Neun Gegentoren in den letzten drei Testspielen sind schon ein bisschen mehr als ein Trend (auch wenn bei der USA-Reise Ende Mai die Dortmunder und Münchner fehlten, aber die waren vorher beim 4:4-Desaster gegen Schweden vollständig versammelt). Deutschland, die vormalige Nation der Grätscher und Vorstopper, hat ein Abwehr-Problem.

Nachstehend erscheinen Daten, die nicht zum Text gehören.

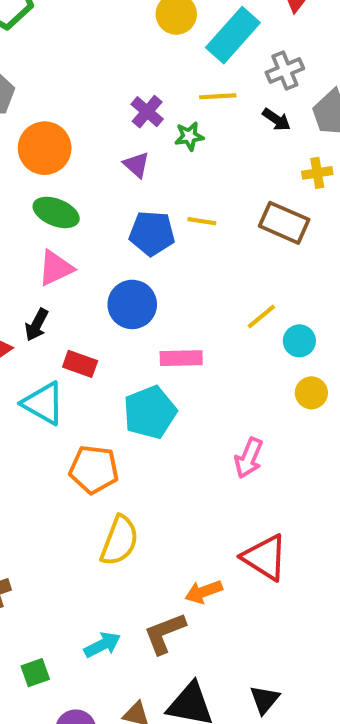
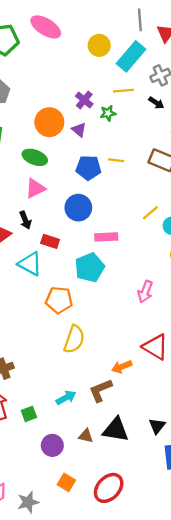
orange circle: (45, 148) -> (49, 122), moved
black arrow: (37, 325) -> (25, 220), turned -48

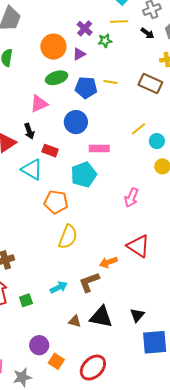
purple triangle: (79, 130) -> (79, 54), turned 48
green ellipse: (35, 157) -> (57, 78), moved, turned -40
purple circle: (52, 445) -> (39, 345), moved

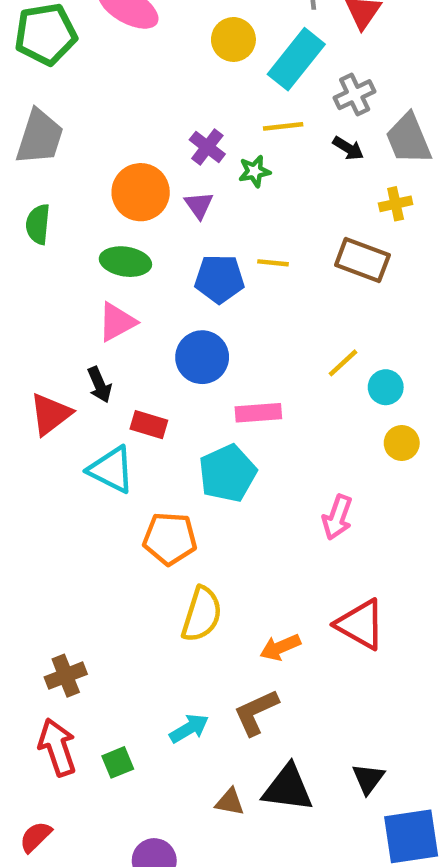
purple triangle: (79, 54) -> (199, 205), turned -32
green ellipse: (57, 78) -> (125, 262), moved, turned 30
orange arrow: (108, 262) -> (280, 647), moved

Bundestrainer Joachim Löw fehlt die Zeit für eine grundlegende Neuordnung der Mannschaft

Der Bundestrainer mag sich dieser Diskussion noch nicht stellen, er kann es wahrscheinlich gar nicht, zehn Monate vor der Weltmeisterschaft. Für eine grundlegende Neuordnung fehlt die Zeit. Es war schon bemerkenswert, mit welchem Gottvertrauen in sein Personal Joachim Löw die auf von ihm so benannten „elementaren Fehler“ als Randerscheinung einer gerade erst beginnenden Saison abtat. „Dem einen oder anderen hat die Frische gefehlt“, sprach Löw, und natürlich gebe es noch „Dinge, die nicht gut funktioniert haben, damit werden wir uns in den nächsten zwei Wochen im Trainerteam beschäftigen. Diese Dinge werden wir mit Sicherheit verbessern“. Und, angesprochen auf die hohe Quote von Gegentoren: „Das wird nicht in diesem Maße so weitergehen. Wir werden uns absolut stabilisieren.“

Alle Gegentore standen exemplarisch für die Probleme des deutschen Teams

Stabilisieren auf dem Niveau des Spiels gegen Paraguay? Alle drei Gegentore am Mittwoch standen exemplarisch für die neuen, alten Probleme der deutschen Mannschaft. Beim 0:1 und 2:3 besetzten die Paraguayer spielerisch leicht das Vakuum zwischen den Innenverteidigern Mats Hummels und Per Mertesacker. Und das 0:2 war Folge eines dramatischen Fehlpasses von Sami Khedira, Resultat des deutschen Anspruchs, auch komplizierte Situationen immer spielerisch lösen zu wollen. So will es der Bundestrainer sehen, er hat es in Kaiserslautern noch einmal bekräftigt: „Ich liebe das Risiko. Ich will eine Mannschaft, die im besten Fall immer in gegnerischen Hälfte ist. Das liebe ich über alles!“

Kaum eine Nationalmannschaft spielt so schön

Schönheit um jeden Preis macht verwundbar. Kaum eine Nationalmannschaft spielt mit einer so hoch stehenden Abwehr, kaum eine mit so vielen Künstlern. Was fehlt ist der Mut zur schlichten Variante. Die Bereitschaft, die Räume zwanzig Meter vor dem eigenen Strafraum zu verdichten und den Ball einfach mal wegzubolzen. „Wir werden uns das bestimmt noch hundertmal anschauen und Konsequenzen daraus ziehen“, versprach Per Mertesacker. „Denn das sind die Feinheiten, die bei einer WM tödlich sein können.“

Per Mertesacker hat gegen Mitternacht noch einen längeren Vortrag über diese neue Verwundbarkeit gehalten. Mit einer Eloquenz, die leider in starken Kontrast stand zu seinem strategischen Geschick auf dem Platz. „Wir waren defensiv immer gut, wenn wir ein bisschen an uns arbeiten durften“, sagte der Mann vom FC Arsenal. „Vielleicht müssen wir uns in den entscheidenden Situationen auch mal fallen lassen, uns nicht ständig gezwungen fühlen, immer so hoch zu stehen.“ Da fehle ein bisschen die Balance: „Wir sind eine gute Mannschaft sind und noch nicht am Ende der Entwicklung angekommen. Aber im Hinblick auf Brasilien brauchen wir noch einen Schub.“

Das rührt am Selbstbewusstsein der deutschen Fußball-Nationalmannschaft

Das Problem sitzt tief. Es rührt am Selbstverständnis und am Respekt, den sich die Deutschen in den vergangenen Jahren mit ihrem ästhetisch anspruchsvollen Spiel erarbeitet haben. Dieser Respekt entsprang der Erkenntnis, dass diese Mannschaft dank Kreativität und individueller Klasse immer in der Lage ist, ein oder zwei Tore zu erzielen. Nach den Ereignissen der jüngeren Vergangenheit aber weiß die Konkurrenz jetzt: Diesen Deutschen können wir jederzeit ein oder zwei Dinger hinten reinsemmeln. Das setzt sich in den Köpfen fest. In denen der Gegners und, schlimmer noch, in den eigenen.